━━━ GIVEN ENTRIES ━━━
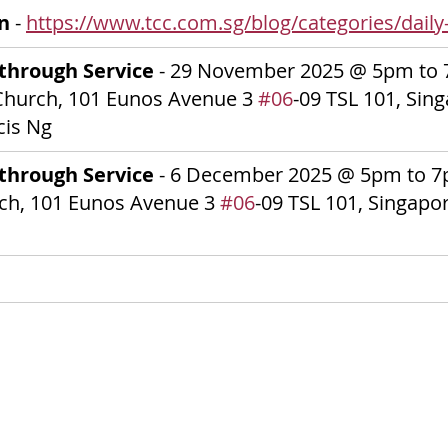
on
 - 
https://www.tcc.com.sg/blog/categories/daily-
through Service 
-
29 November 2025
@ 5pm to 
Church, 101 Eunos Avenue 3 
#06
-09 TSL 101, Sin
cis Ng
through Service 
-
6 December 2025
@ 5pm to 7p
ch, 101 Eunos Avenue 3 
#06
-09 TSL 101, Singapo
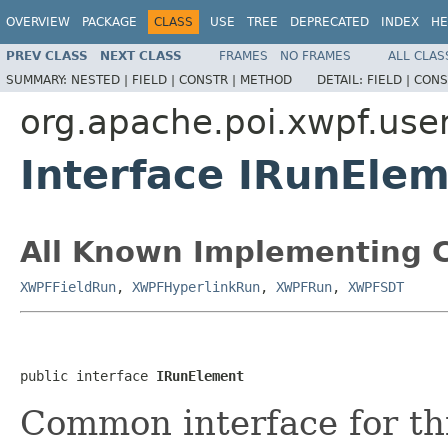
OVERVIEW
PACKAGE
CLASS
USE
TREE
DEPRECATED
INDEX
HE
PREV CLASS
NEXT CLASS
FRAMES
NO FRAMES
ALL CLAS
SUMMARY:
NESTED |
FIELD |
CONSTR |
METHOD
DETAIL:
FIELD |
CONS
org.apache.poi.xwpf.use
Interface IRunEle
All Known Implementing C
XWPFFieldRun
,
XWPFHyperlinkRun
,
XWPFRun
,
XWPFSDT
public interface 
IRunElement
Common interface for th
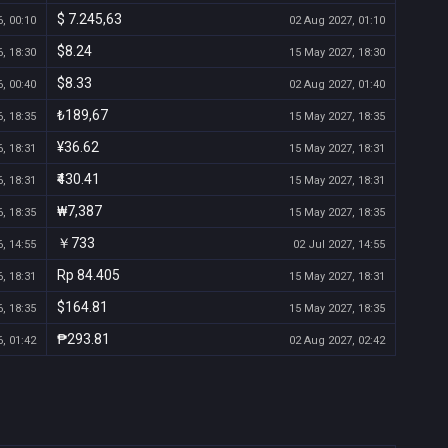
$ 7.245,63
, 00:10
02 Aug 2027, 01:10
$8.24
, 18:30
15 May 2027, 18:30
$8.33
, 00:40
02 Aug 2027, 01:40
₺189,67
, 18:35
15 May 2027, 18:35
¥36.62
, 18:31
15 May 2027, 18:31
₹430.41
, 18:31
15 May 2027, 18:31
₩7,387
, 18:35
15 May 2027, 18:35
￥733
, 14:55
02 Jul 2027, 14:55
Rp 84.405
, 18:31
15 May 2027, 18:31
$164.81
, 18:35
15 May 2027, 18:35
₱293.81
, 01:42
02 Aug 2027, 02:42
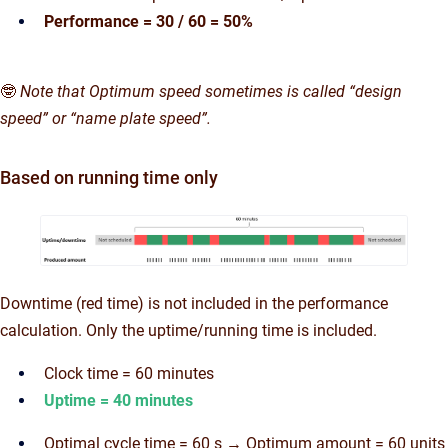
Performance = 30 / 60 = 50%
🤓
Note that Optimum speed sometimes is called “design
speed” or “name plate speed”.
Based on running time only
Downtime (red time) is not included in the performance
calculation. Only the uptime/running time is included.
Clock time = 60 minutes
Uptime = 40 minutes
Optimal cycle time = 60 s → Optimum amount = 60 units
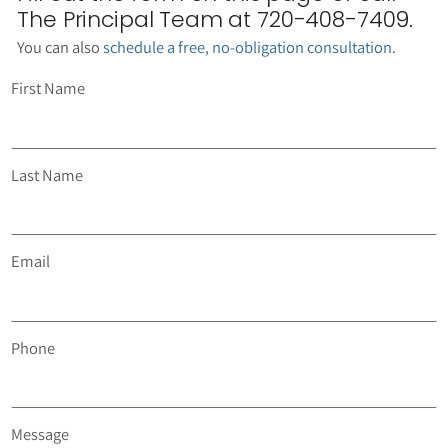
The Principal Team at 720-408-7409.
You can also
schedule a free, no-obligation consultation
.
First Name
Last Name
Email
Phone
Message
━━━
━━━ GIVEN ENTRIES ━━━
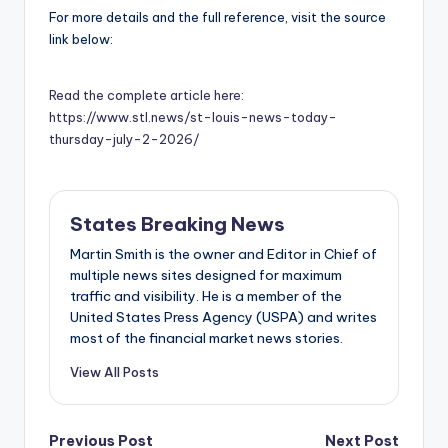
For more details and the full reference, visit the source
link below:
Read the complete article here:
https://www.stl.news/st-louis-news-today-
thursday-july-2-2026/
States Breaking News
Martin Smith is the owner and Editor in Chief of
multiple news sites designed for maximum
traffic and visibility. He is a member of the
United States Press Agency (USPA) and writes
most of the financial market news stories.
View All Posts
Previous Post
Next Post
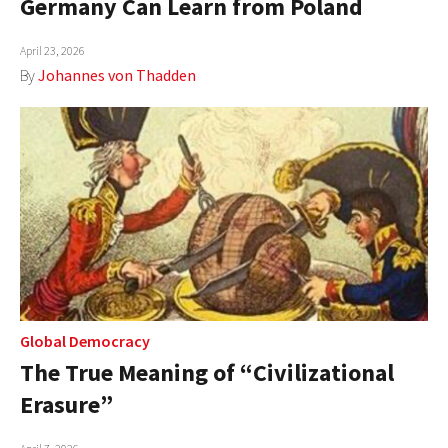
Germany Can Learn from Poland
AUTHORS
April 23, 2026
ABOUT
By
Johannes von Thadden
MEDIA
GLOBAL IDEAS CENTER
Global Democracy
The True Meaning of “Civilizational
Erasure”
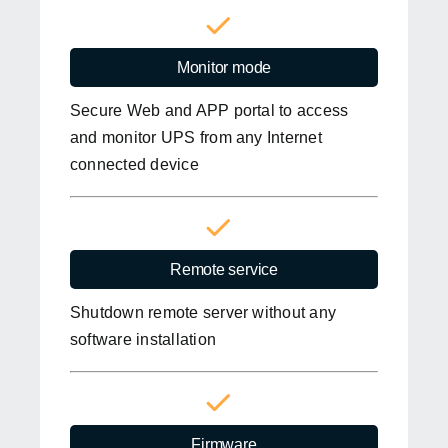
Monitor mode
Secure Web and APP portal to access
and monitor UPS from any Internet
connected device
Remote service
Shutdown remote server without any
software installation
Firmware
━━━
» PROBLEM REQUIREMENTS:
Within the entries, determine the count of lines containing the string "included" and output it alone.

» OUTPUT:
2